The following is a verbatim transcription of the recorded activities of SM U-55 known to British Naval Intelligence, Room 40 O.B.:
----

"SM U-55.

Kptlt. Wilhelm Werner. Was completed at Kiel about the beginning of June 1916, did trials at the Kiel School until about 28th July 1916 and then entered the North Sea, joining the 2nd Half Flotilla.

- 30th July – 4th August 1916. ? Trial cruises in North Sea.
- 19th August – 21st August 1916. Bight patrol.
- 20th September – 1st October 1916. To west of Orkney Islands. Sank 1 armed trawler. Took 2 prizes.
- 14th October – 9th November 1916. Northabout to S.W. of Ireland. Sank ? 3 S.S.
- 20th January – 11th February 1917. Atlantic via Channel. Claims 7 S.S., 13 sailing vessels (23,000 tons).
- 4th March – 9th March 1917. To the west through the Channel.
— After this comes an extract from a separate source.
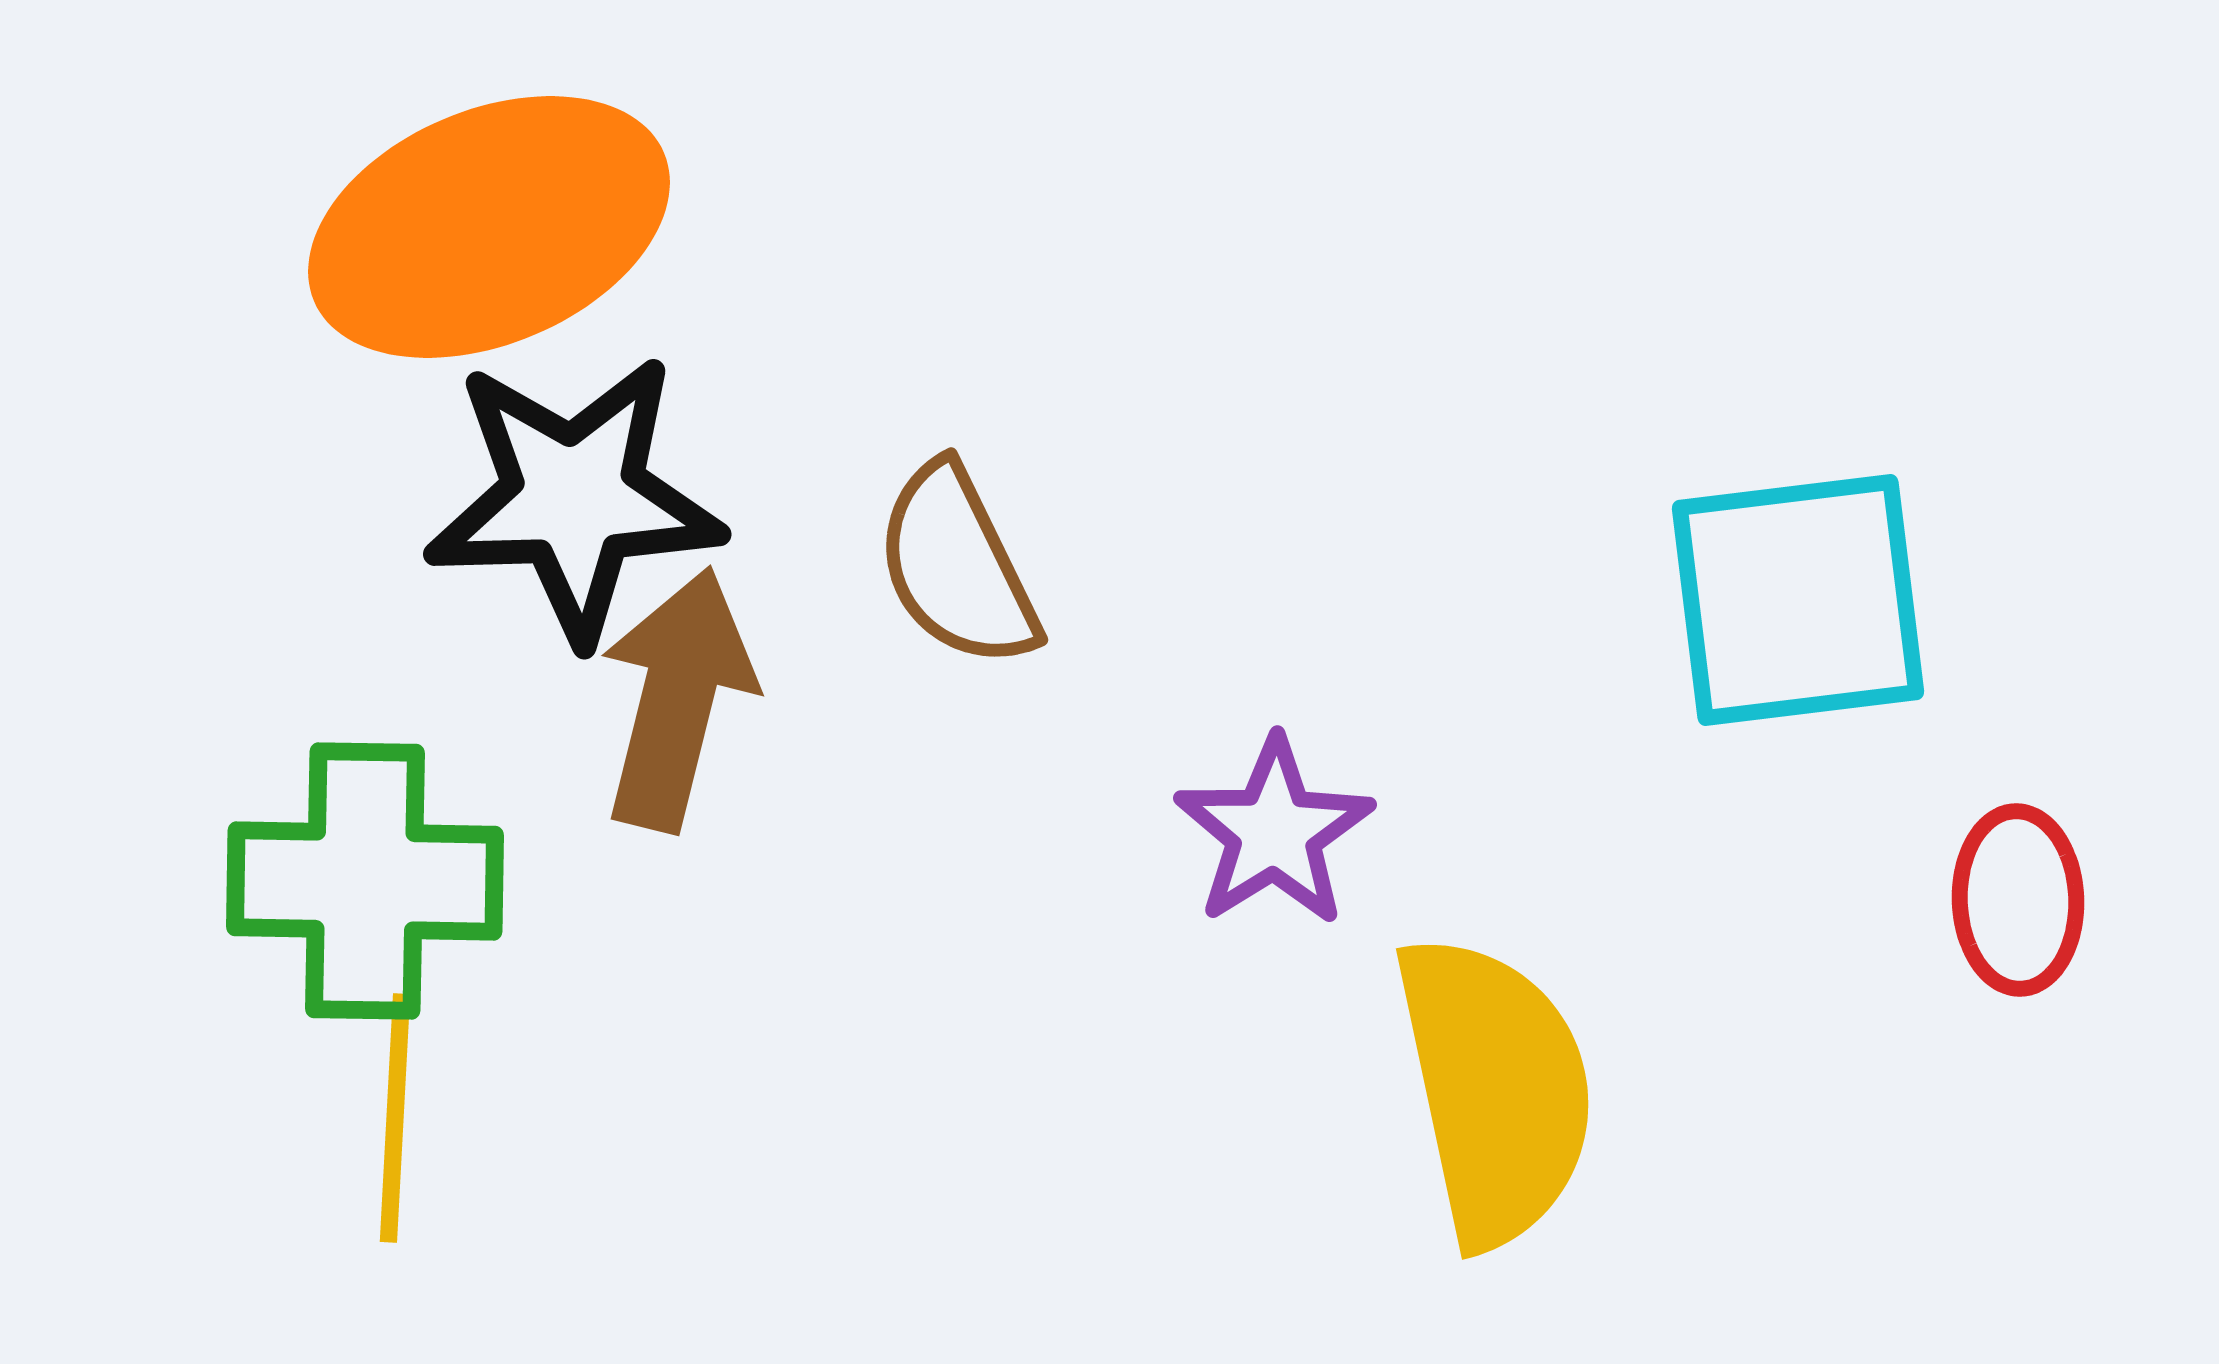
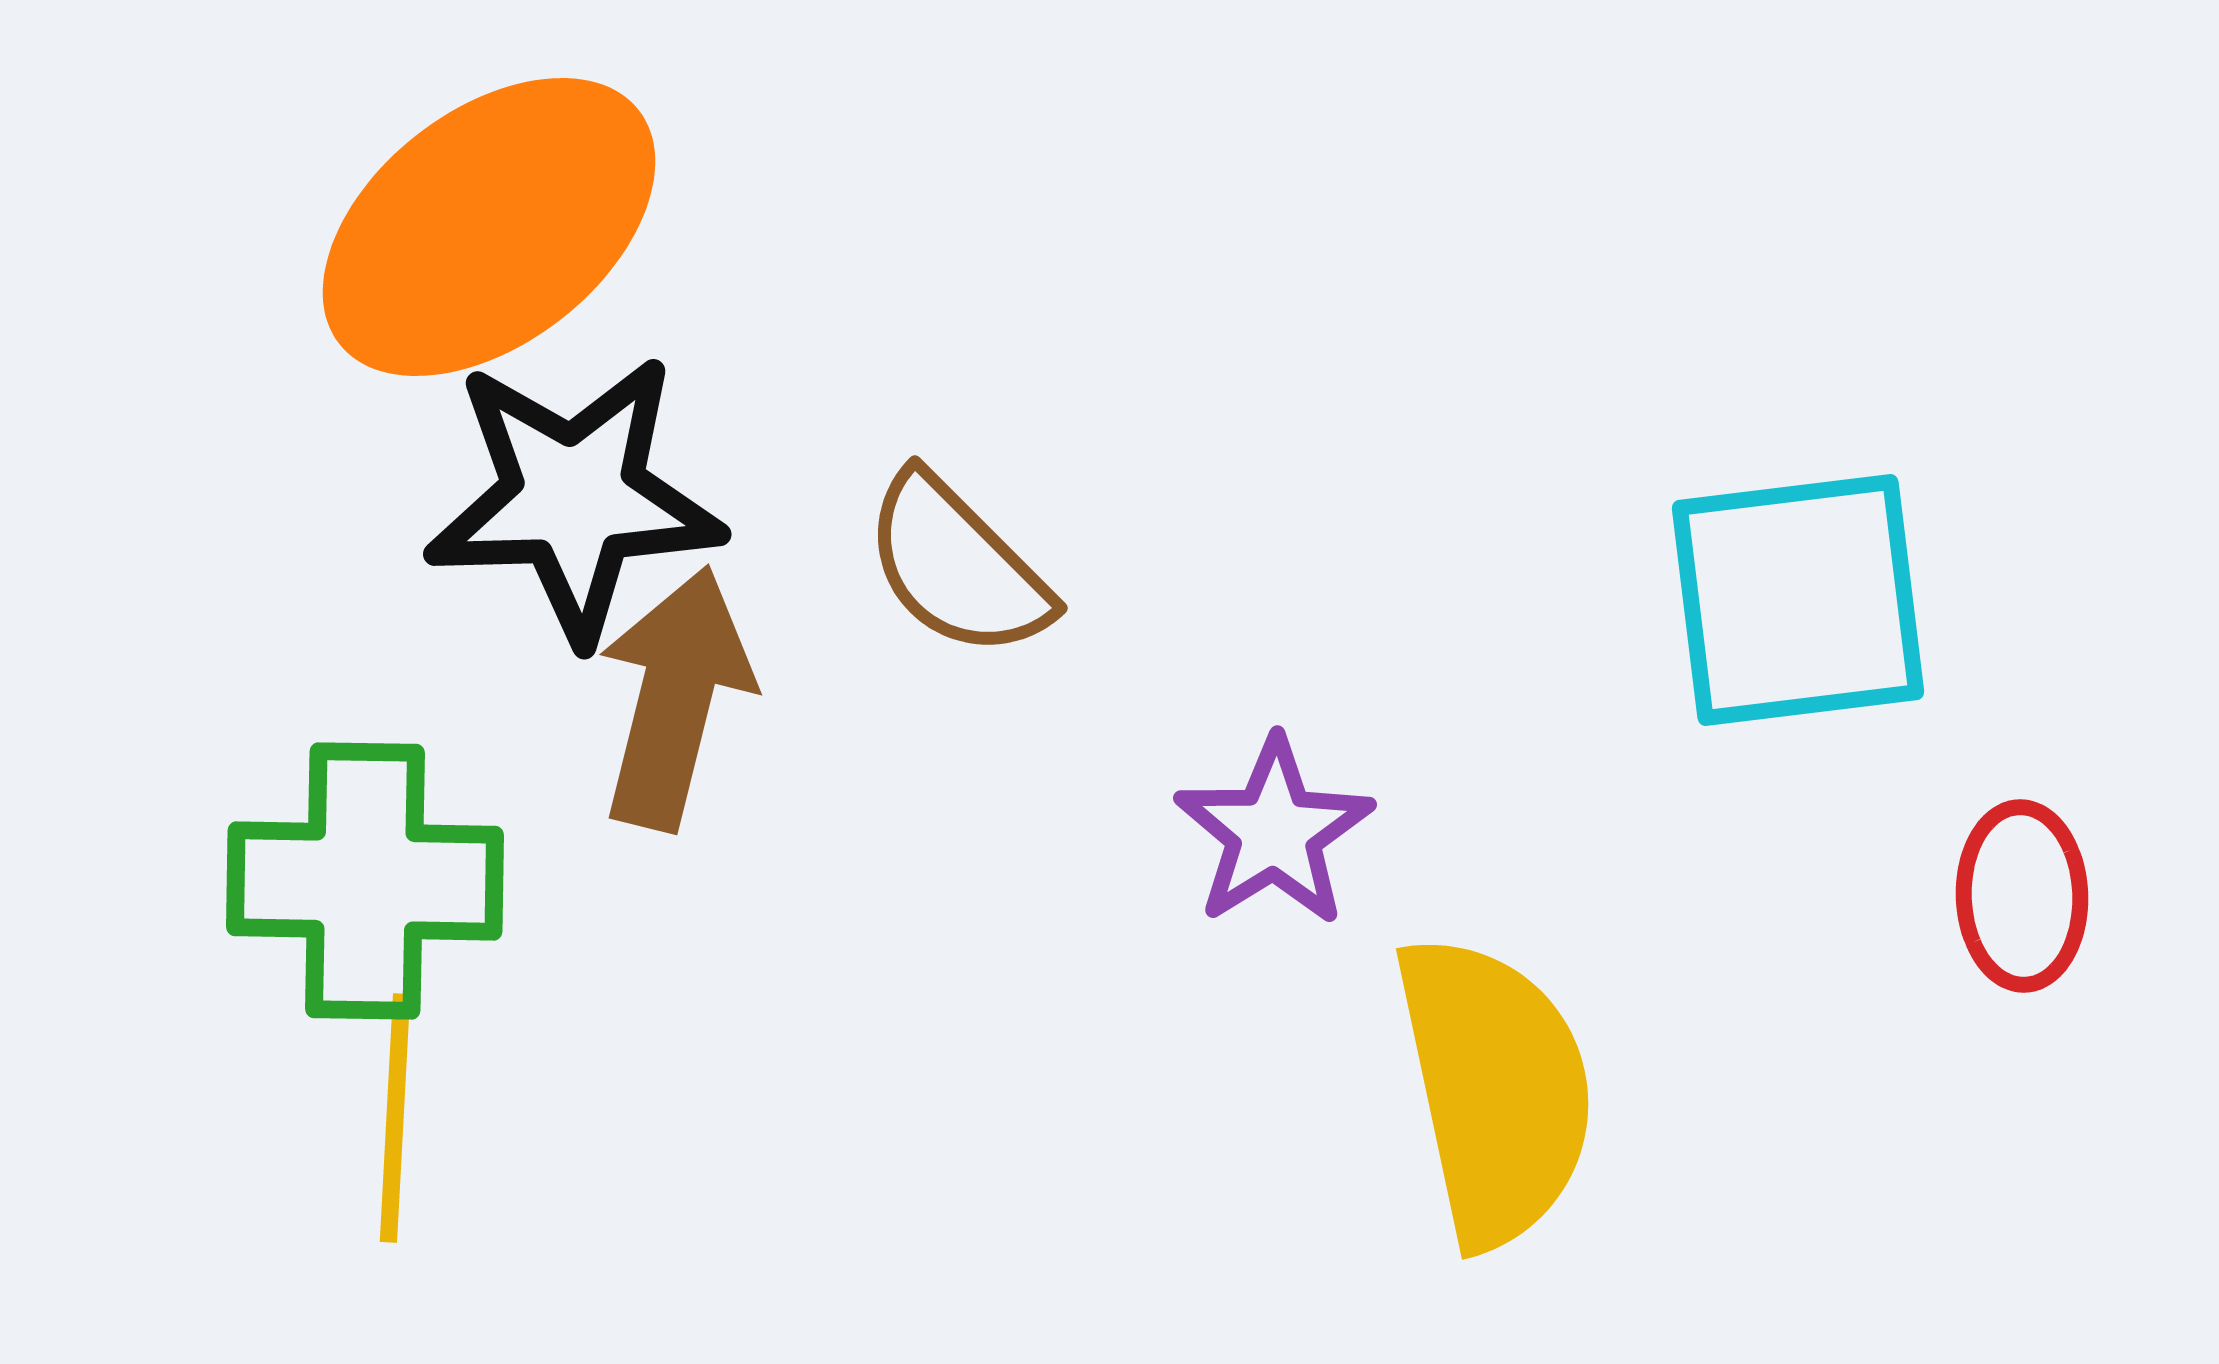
orange ellipse: rotated 15 degrees counterclockwise
brown semicircle: rotated 19 degrees counterclockwise
brown arrow: moved 2 px left, 1 px up
red ellipse: moved 4 px right, 4 px up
Returned damaged through touching ground in fog.
- 30th March - ? 23rd April 1917. To S.W. of Ireland and Channel approaches, uncertain whether northabout or through the Channel. Back northabout. Claims sinkings 7 S.S., 2 sailing vessels (24,300 tons.) Prisoners, 5 English captains, 3 gunners. Booty, 1 gun. Amongst ships sunk was S.S. TORRINGTON (8th April). Crew was taken on board submarine. Master sent below. Submarine then dived leaving crew to drown.
- 31st May – 26th June 1917. To S.W. of Ireland, northabout both ways. Sank 3 S.S., 1 sailing vessel.
- 26th July – 21st August 1917. To S.W. of Ireland, possibly passing S.W. of Faroes on the way home. Claims 5 S.S. (19,200 tons).
- 26th September – 23rd October 1917. Apparently patrolling S. of Faroes. At Klaksvig (Faroes) October 17th/18th. Returned by Sound.
- 29th December 1917 – 23rd January 1918. To south of Ireland, Channel both ways. Possibly attacked by H.M. submarine E51 in 54°47'N., 6°18'E. Sank British hospital ship REWA by torpedo in 50°48'N., 4°48'W. Claims 5 S.S., 2 sailing vessels (18,000 tons).
- 18th February – 17th March 1918. Through Channel to western approaches. Back northabout. Hit by torpedo, which did not explode hospital ship GUILDFORD CASTLE. Was chased and fired at by H.M. submarine K7 on March 15th. Returned with machinery out of order. Claims 8 ships (14,000 tons).
- 8th May – 30th May 1918. To Channel approaches. Route - Bight, Fair Island both ways, Sound. She may have been depth-charged on 18th, 20th, 21st May, and attacked by H.M. submarine E38 on 25th May in 57°52'N., 8°13'W. Sank 5 S.S. (25,000 tons). ? 8th July - ? 2nd August 1918. Northabout to S.W. of Ireland. Back northabout and Little Belt. Sank S.S. CARPATHIA, 1 S.S., 1 sailing vessel.
- 1st September – 19th October 1918. Atlantic, northabout both ways. Possibly sank 3 S.S., 2 sailing vessels. (Claims 2 S.S., 2 sailing vessels plus 8,900 tons). Attacked by U.S.S. SAVAGE on October 1st in 48°5'N., 10°5'W. Returned owing to damage to deck.
- 27th November 1918. Surrendered at Harwich."

----
 Note: S.S. = Steam Ship; S.V. = Sailing Vessel; northabout, Muckle Flugga, Fair I. = around Scotland; Sound, Belts, Kattegat = via North of Denmark to/from German Baltic ports; Bight = to/from German North Sea ports; success = sinking of ships
— Koerver, Hans Joachim (2009). "Room 40: German Naval Warfare 1914-1918. Vol II., The Fleet in Being"

== See also ==
- Room 40

== Bibliography ==
- Gröner, Erich (1991). "U-boats and Mine Warfare Vessels"
- Spindler, Arno (1966). "Der Handelskrieg mit U-Booten. 5 Vols"
- Beesly, Patrick (1982). "Room 40: British Naval Intelligence 1914–1918"
- Halpern, Paul G. (1995). "A Naval History of World War I"
- Roessler, Eberhard (1997). "Die Unterseeboote der Kaiserlichen Marine"
- Schroeder, Joachim (2002). "Die U-Boote des Kaisers"
- Koerver, Hans Joachim (2008). "Room 40: German Naval Warfare 1914–1918. Vol I., The Fleet in Action"
- Koerver, Hans Joachim (2009). "Room 40: German Naval Warfare 1914–1918. Vol II., The Fleet in Being"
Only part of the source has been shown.